Internal Medicine & Intensive care unit(ICU)

What is a Internal Medicine ?

Internal medicine: The medical specialty dedicated to the diagnosis and medical treatment of adults. A physician who specializes in internal medicine is referred to as an internist. Subspecialties of internal medicine include allergy and immunology, cardiology (heart diseases), endocrinology (hormone disorders), hematology (blood disorders), infectious diseases, gastroenterology (diseases of the gut), nephrology (kidney diseases), oncology (cancer), pulmonology (lung disorders), and rheumat-ology (arthritis and musculoskeletal disorders).

What is Critical Care?

Critical care (also known as Intensive Care) is the multiprofessional healthcare specialty that cares for patients with acute, life-threatening illness or injury. Most of us will experience a critical illness or injury, either as the patient, family member or friend of a patient.

Critical care can be provided wherever life is threatened – at the scene of an accident, in an ambulance, in a hospital emergency room, or in the operating room. Most critical care today, however, is delivered in highly specialized intensive care units (ICU). Various terminologies like Critical Care Unit (CCU), Intensive Therapy Unit (ITU), Coronary Care Unit (CCU) may be used to describe such services in a hospital.

Critical care is provided by multiprofessional teams of highly experienced and professional physicians, nurses, respiratory care technicians, pharmacists and other allied health professionals who use their unique expertise, ability to interpret important therapeutic information, access to highly sophisticated equipment and the services of support personnel to provide care that leads to the best outcome for the patient.

Patients are rarely admitted directly to the critical care unit. Rather, they are usually admitted from the emergency room, or surgical area where they are first given care and stabilized. The continuum of critical care begins at the moment of illness or injury and continues throughout the patient’s hospitalization, treatment and subsequent recovery.

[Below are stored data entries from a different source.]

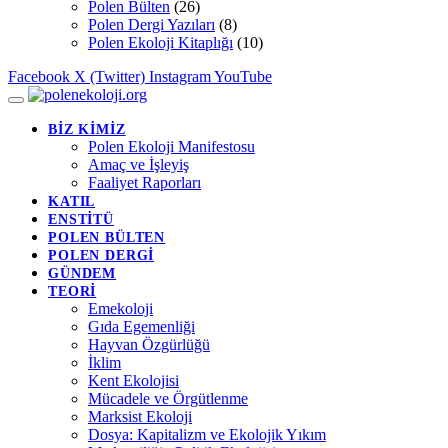
Polen Bülten
(26)
Polen Dergi Yazıları
(8)
Polen Ekoloji Kitaplığı
(10)
Facebook
X (Twitter)
Instagram
YouTube
BİZ KİMİZ
Polen Ekoloji Manifestosu
Amaç ve İşleyiş
Faaliyet Raporları
KATIL
ENSTİTÜ
POLEN BÜLTEN
POLEN DERGİ
GÜNDEM
TEORİ
Emekoloji
Gıda Egemenliği
Hayvan Özgürlüğü
İklim
Kent Ekolojisi
Mücadele ve Örgütlenme
Marksist Ekoloji
Dosya: Kapitalizm ve Ekolojik Yıkım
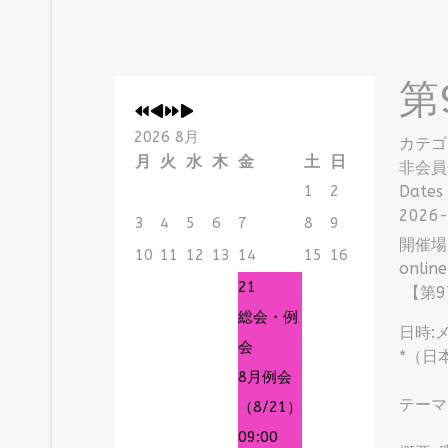
第
2026 8月
カテゴ
月
火
水
木
金
土
日
非会員
1
2
Dates
2026-
3
4
5
6
7
8
9
開催場
10
11
12
13
14
15
16
online
21
【第9
総会・例
日時:
会
*（日本
8月例会
テーマ
（8/21）
09:00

What kinds of illness and injury usually require critical care?

Typical examples of critical illness include heart attack, poisoning, pneumonia, surgical complications, premature birth, and stroke. Critical care also includes trauma care – care of the severely injured – whether due to an automobile accident, gunshot or stabbing wounds, a fall, burns, or an industrial accident.

Surgical Critical Care Conditions

Trauma surgeons also perform surgical critical care procedures on patients who were already in the hospital for another surgery or procedure. This includes people with sepsis, respiratory failure, multi-organ failure, or coagulopathy.

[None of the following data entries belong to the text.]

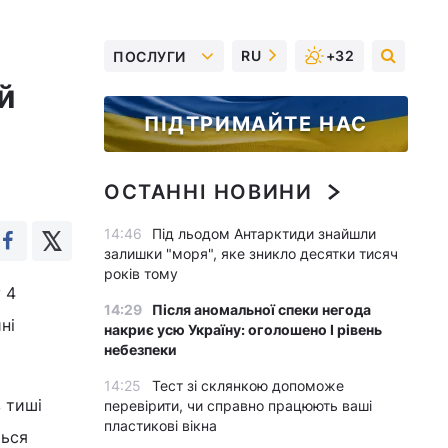
RU
+32
ПОСЛУГИ
й
ПІДТРИМАЙТЕ НАС
ОСТАННІ НОВИНИ
14:46
Під льодом Антарктиди знайшли
залишки "моря", яке зникло десятки тисяч
років тому
 4
14:29
Після аномальної спеки негода
ні
накриє усю Україну: оголошено І рівень
небезпеки
14:25
Тест зі склянкою допоможе
в тиші
перевірити, чи справно працюють ваші
пластикові вікна
ться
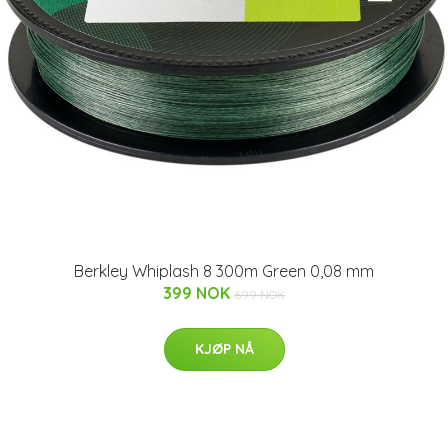
Berkley Whiplash 8 300m Green 0,08 mm
399 NOK
699 NOK
KJØP NÅ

If you go to the emergency room with any of these critical injuries or illnesses, a trauma surgeon will quickly evaluate your medical condition and determine the best course of treatment. Sometimes, this means rushing you into emergency surgery. 

The procedures a trauma surgeon uses depend on your condition, but may include:

  • Exploratory laparotomy
  • Emergency thoracotomy
  • Resuscitation
  • Chest wall stabilization

After treating your emergency condition, a trauma surgeon will either continue working with you as you recover or transfer your care to another doctor or surgeon.